80, the reader is drawn into first century life -- before the existence of
popes, crusades and cathedrals -- to the narrator’s world of Olympic gods, rigid aristocracy and tormented
masses. The result is a griping, inspiring tale of courage and compassion in a
world of debauchery and despotism.
All God’s Children also breaks new ground in scholarly
research, revealing new insights into a forty-year period that was as
confusing as it was critical to the formation of western civilization’s two
most prominent religions. Author-journalist James D. Snyder aids the reader
by:
·
Organizing chapters into two year periods,
including the most detailed chronology of the period ever compiled.
·
Including 37 pages of endnotes, original maps,
and illustrations of people and places of the mid-first century.
·
Casting new light on the close interaction
between Roman, Christian and Jewish societies and showing how profoundly each
one influenced the destinies of the others.

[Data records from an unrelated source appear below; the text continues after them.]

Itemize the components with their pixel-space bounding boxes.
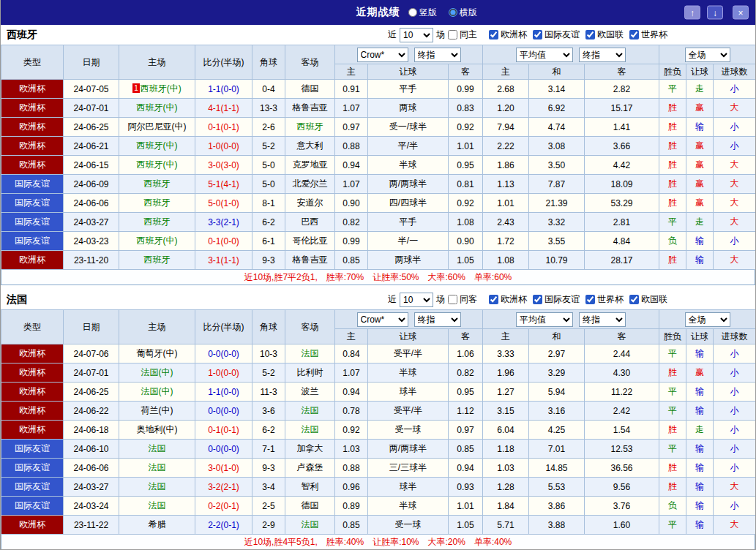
- odds-asian-home: 0.84: [335, 344, 368, 363]
- competition-filter[interactable]: 国际友谊: [533, 29, 580, 41]
- match-score: 3-0(1-0): [195, 459, 252, 478]
- same-venue-checkbox[interactable]: [448, 295, 457, 304]
- move-up-button[interactable]: ↑: [684, 6, 700, 20]
- col-asian-home: 主: [335, 329, 368, 344]
- odds-euro-home: 3.15: [483, 402, 529, 421]
- match-corners: 2-9: [252, 516, 285, 535]
- odds-euro-home: 1.18: [483, 440, 529, 459]
- competition-filter[interactable]: 欧国联: [585, 29, 624, 41]
- odds-asian-away: 0.85: [449, 440, 483, 459]
- match-count-select[interactable]: 10: [400, 293, 433, 307]
- odds-euro-draw: 3.08: [529, 137, 585, 156]
- competition-filter[interactable]: 欧国联: [629, 293, 667, 306]
- asian-odds-source-select[interactable]: Crow*: [357, 48, 408, 62]
- match-corners: 7-1: [252, 440, 285, 459]
- same-venue-filter[interactable]: 同客: [448, 293, 477, 306]
- col-score: 比分(半场): [195, 45, 252, 80]
- euro-odds-source-select[interactable]: 平均值: [516, 48, 573, 62]
- euro-odds-time-select[interactable]: 终指: [579, 48, 626, 62]
- vertical-layout-radio[interactable]: [408, 8, 417, 17]
- result-goals: 小: [714, 497, 756, 516]
- odds-euro-home: 1.72: [483, 232, 529, 251]
- match-row: 国际友谊24-06-06法国3-0(1-0)9-3卢森堡0.88三/三球半0.9…: [1, 459, 756, 478]
- match-home-team: 西班牙: [119, 175, 195, 194]
- col-euro-home: 主: [483, 329, 529, 344]
- results-table: 类型 日期 主场 比分(半场) 角球 客场 Crow* 终指 平均值: [1, 45, 756, 270]
- odds-euro-away: 9.56: [585, 478, 659, 497]
- odds-euro-away: 53.29: [585, 194, 659, 213]
- col-asian-away: 客: [449, 329, 483, 344]
- match-corners: 6-1: [252, 232, 285, 251]
- odds-asian-home: 0.94: [335, 156, 368, 175]
- odds-euro-home: 1.13: [483, 175, 529, 194]
- odds-euro-away: 2.82: [585, 80, 659, 99]
- result-group: 全场: [659, 310, 756, 329]
- match-home-team: 阿尔巴尼亚(中): [119, 118, 195, 137]
- match-home-team: 西班牙: [119, 213, 195, 232]
- competition-filter[interactable]: 欧洲杯: [489, 293, 527, 306]
- odds-asian-home: 0.91: [335, 80, 368, 99]
- asian-odds-time-select[interactable]: 终指: [414, 312, 461, 327]
- odds-asian-handicap: 平手: [368, 213, 449, 232]
- match-away-team: 意大利: [285, 137, 335, 156]
- close-button[interactable]: ×: [733, 6, 749, 20]
- match-score: 0-2(0-1): [195, 497, 252, 516]
- odds-euro-home: 1.08: [483, 251, 529, 270]
- match-score: 3-1(1-1): [195, 251, 252, 270]
- odds-euro-away: 12.53: [585, 440, 659, 459]
- match-score: 0-0(0-0): [195, 440, 252, 459]
- result-scope-select[interactable]: 全场: [685, 312, 730, 327]
- asian-odds-time-select[interactable]: 终指: [414, 48, 461, 62]
- filter-row: 法国 近 10 场 同客 欧洲杯国际友谊世界杯欧国联: [1, 290, 755, 309]
- result-goals: 大: [714, 478, 756, 497]
- odds-euro-away: 3.66: [585, 137, 659, 156]
- same-venue-filter[interactable]: 同主: [448, 29, 477, 41]
- competition-checkbox[interactable]: [489, 295, 498, 304]
- match-competition: 国际友谊: [1, 459, 64, 478]
- match-row: 国际友谊24-03-23西班牙(中)0-1(0-0)6-1哥伦比亚0.99半/一…: [1, 232, 756, 251]
- same-venue-checkbox[interactable]: [448, 30, 457, 39]
- result-handicap: 走: [686, 213, 714, 232]
- competition-checkbox[interactable]: [585, 30, 595, 39]
- games-label: 场: [436, 293, 445, 306]
- odds-asian-handicap: 球半: [368, 383, 449, 402]
- result-scope-select[interactable]: 全场: [685, 48, 730, 62]
- match-corners: 9-3: [252, 459, 285, 478]
- competition-filter[interactable]: 国际友谊: [533, 293, 580, 306]
- asian-odds-source-select[interactable]: Crow*: [357, 312, 408, 327]
- result-handicap: 赢: [686, 194, 714, 213]
- layout-option-horizontal[interactable]: 横版: [449, 7, 477, 19]
- competition-checkbox[interactable]: [533, 30, 542, 39]
- odds-euro-draw: 3.29: [529, 363, 585, 383]
- euro-odds-group: 平均值 终指: [483, 310, 659, 329]
- horizontal-layout-radio[interactable]: [449, 8, 457, 17]
- euro-odds-time-select[interactable]: 终指: [579, 312, 626, 327]
- match-date: 24-06-06: [64, 194, 119, 213]
- odds-asian-handicap: 两球半: [368, 251, 449, 270]
- odds-asian-away: 0.97: [449, 421, 483, 440]
- match-away-team: 比利时: [285, 363, 335, 383]
- match-row: 欧洲杯24-07-01法国(中)1-0(0-0)5-2比利时1.07半球0.82…: [1, 363, 756, 383]
- competition-checkbox[interactable]: [585, 295, 595, 304]
- odds-euro-draw: 3.16: [529, 402, 585, 421]
- match-count-select[interactable]: 10: [400, 28, 433, 42]
- euro-odds-source-select[interactable]: 平均值: [516, 312, 573, 327]
- odds-asian-handicap: 平/半: [368, 137, 449, 156]
- competition-filter[interactable]: 世界杯: [629, 29, 667, 41]
- col-away: 客场: [285, 310, 335, 344]
- competition-checkbox[interactable]: [489, 30, 498, 39]
- competition-checkbox[interactable]: [629, 295, 639, 304]
- competition-checkbox[interactable]: [629, 30, 639, 39]
- move-down-button[interactable]: ↓: [707, 6, 723, 20]
- odds-euro-draw: 3.14: [529, 80, 585, 99]
- competition-checkbox[interactable]: [533, 295, 542, 304]
- result-outcome: 胜: [659, 421, 686, 440]
- layout-option-vertical[interactable]: 竖版: [408, 7, 437, 19]
- odds-euro-home: 1.20: [483, 99, 529, 118]
- odds-asian-away: 1.01: [449, 497, 483, 516]
- competition-filter[interactable]: 世界杯: [585, 293, 624, 306]
- competition-filter[interactable]: 欧洲杯: [489, 29, 527, 41]
- result-handicap: 赢: [686, 175, 714, 194]
- team-section-spain: 西班牙 近 10 场 同主 欧洲杯国际友谊欧国联世界杯 类: [1, 25, 755, 285]
- match-away-team: 法国: [285, 421, 335, 440]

Thus, one learns, for example, how the debaucheries of emperors Caligula
and Nero depleted the Roman treasury, why this caused a “raid” on the Jewish
temple, and why desperate Jewish authorities felt compelled to crack down on
the newly-emerging “sect” called Christians. And as readers come to understand
why the Jews rebelled against Roman oppression, they learn why and how the
Christians went their separate way.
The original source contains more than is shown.